This research was conducted using the UK Biobank Resource (approval number 12611) [4 (link)]. Data from the first tranche of UK Biobank genotyping and imputation data were used for this analysis (made publicly available in May 2015). Inclusion criteria were European ethnicity, age 40–69 years and genome-wide genotypes available. Exclusion criteria were self-reported sex mismatch with genetic sex, genotyping quality control failure, related individuals, either a primary or secondary hospital diagnosis of kidney disease (International Classification of Diseases, Tenth Revision (ICD-10), codes I12, I13, N00-N05, N07, N11, N14, N17–N19, Q61, N25.0, Z49, Z94.0, Z99.2), participants aged 70 years and over, and those with kidney disease, because these are risk factors for secondary gout.
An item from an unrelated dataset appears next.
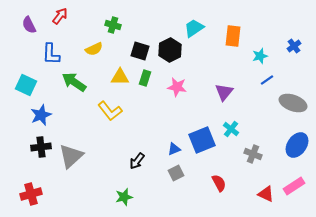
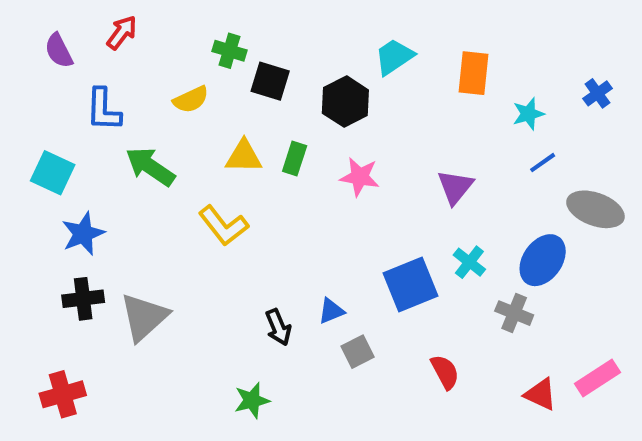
black square: (140, 51) -> (270, 81), moved
blue ellipse: (297, 145) -> (543, 260), moved
blue triangle: (174, 149) -> (331, 311), moved
black arrow: (137, 161) -> (278, 327), turned -60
Gout definitions and combinations of these definitions were identified from previous epidemiological studies [1 (link), 3 (link), 5 (link)]. Self-report of gout was defined by reporting of gout by the participant at the time of the study interview. Hospital diagnosis of gout was defined by either primary or secondary hospital discharge coding for gout (ICD-10 code M10, including sub-codes). Use of ULT required self-report of being on any of allopurinol, febuxostat or sulphinpyrazone and not having a hospital diagnosis of leukaemia or lymphoma (ICD-10 codes C81–C96). Winnard-defined gout was hospital diagnosis of gout or gout-specific medication (ULT or colchicine) as reported by Winnard et al. [5 (link)]. For participants who did not meet any gout definitions, further exclusion criteria were corticosteroid use, non-steroidal anti-inflammatory drug use or probenecid use.
UK Biobank samples had been genotyped using an Axiom array (820,967 markers; Affymetrix, Santa Clara, CA, USA) and imputed to approximately 73.3 million single-nucleotide polymorphisms (SNPs) using SHAPEIT3 and IMPUTE2 with a combined UK10K and 1000 Genomes reference panel. Logistic regression of SNPs against gout as the outcome was performed, adjusting for age, sex, waist circumference, and ratio of waist circumference to height. We analysed 30 urate-associated SNPs reported by Köttgen et al. in the large (>140,000 European participants) Global Urate Genetics Consortium GWAS [1 (link)]. Data were reported on the basis of number of SNPs detected at both genome-wide significance (P < 5 × 10−8) and experiment-wide significance (P < 0.0017). CIs for proportions were calculated using the Wilson score method and www.openepi.com [6 ]. Heritability estimates were compared using the formula h1-h2 (se = sqrt(se1^2 + se2 ^2)).
Heritability estimates under an additive model were generated using GCTA version 1.26.0 [7 (link)] and PLINK version 1.90b3.32 [8 (link)] by partitioning the genome. To reduce computational time, a smaller control cohort of 10,000 individuals was randomly generated from the UK Biobank and used for each set of cases. SNPs were filtered for deviation from Hardy-Weinberg equilibrium (P > 1 × 10−6) and minor allele frequency >0.01. A genetic relationship matrix was created for each chromosome, which was then used to calculate heritability assuming a prevalence of gout of 2% in the general population.